Chondromas are a rare tumor of cartilage. They usually occur in female patients with the Carney triad of gastrointestinal stromal tumor, pulmonary chondroma, and paraganglionoma. Pulmonary chondromas are usually asymptomatic unless they are numerous or of large size. Occasionally, they may cause obstructive pneumonia. Radiographically, they are well-circumscribed tumors, usually multiple, and calcified or may have “popcorn” calcification. If the pulmonary tumors are asymptomatic, then there is no reason for treatment. Symptomatic tumors may require surgical resection.
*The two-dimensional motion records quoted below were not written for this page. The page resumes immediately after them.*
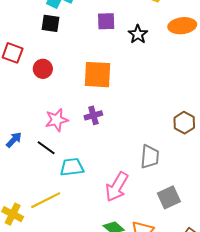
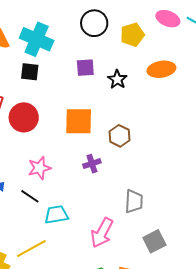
red circle: (43, 69) -> (24, 117), size x1.5
purple cross: (93, 115) -> (92, 164), moved
brown hexagon: (184, 123) -> (119, 136), moved

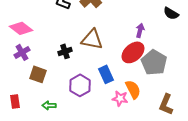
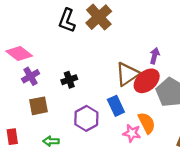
brown triangle: (92, 39) -> (127, 74), moved, turned -45
purple cross: (22, 52) -> (31, 76), moved
brown square: (38, 74) -> (38, 106), turned -30

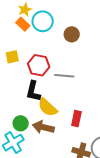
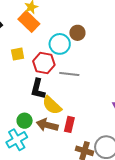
cyan circle: (43, 21) -> (60, 44), moved
orange rectangle: (23, 24) -> (29, 21), size x1.5
red rectangle: (76, 119) -> (69, 124), moved

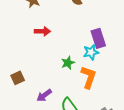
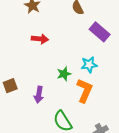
purple rectangle: (98, 38) -> (100, 32), moved, turned -36
purple arrow: (44, 95) -> (39, 95), moved, turned -49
Inflammatory myofibroblastic tumor, previously called inflammatory pseudotumor or plasma cell granuloma, is composed of a mixture of collagen, inflammatory cells, and the cytologically bland spindle cells showing myofibroblastic differentiation. It occurs in all ages, with an equal gender distribution. It is the most common pulmonary tumor of childhood and may have a significant endobronchial component. Symptoms may include cough, dyspnea, fever, and weight loss. Some patients are asymptomatic. The majority of these tumors are solitary in lung parenchyma but occasionally may involve the chest wall or mediastinum. The mass is usually well circumscribed, lobulated, or smooth, but irregular borders occur in 20%. Calcification may be present, and rarely cavitation has been reported. Complete surgical resection is the treatment of choice with excellent long-term survival of 90% at 5 years in one reported series. Local recurrence may occur with incomplete resections.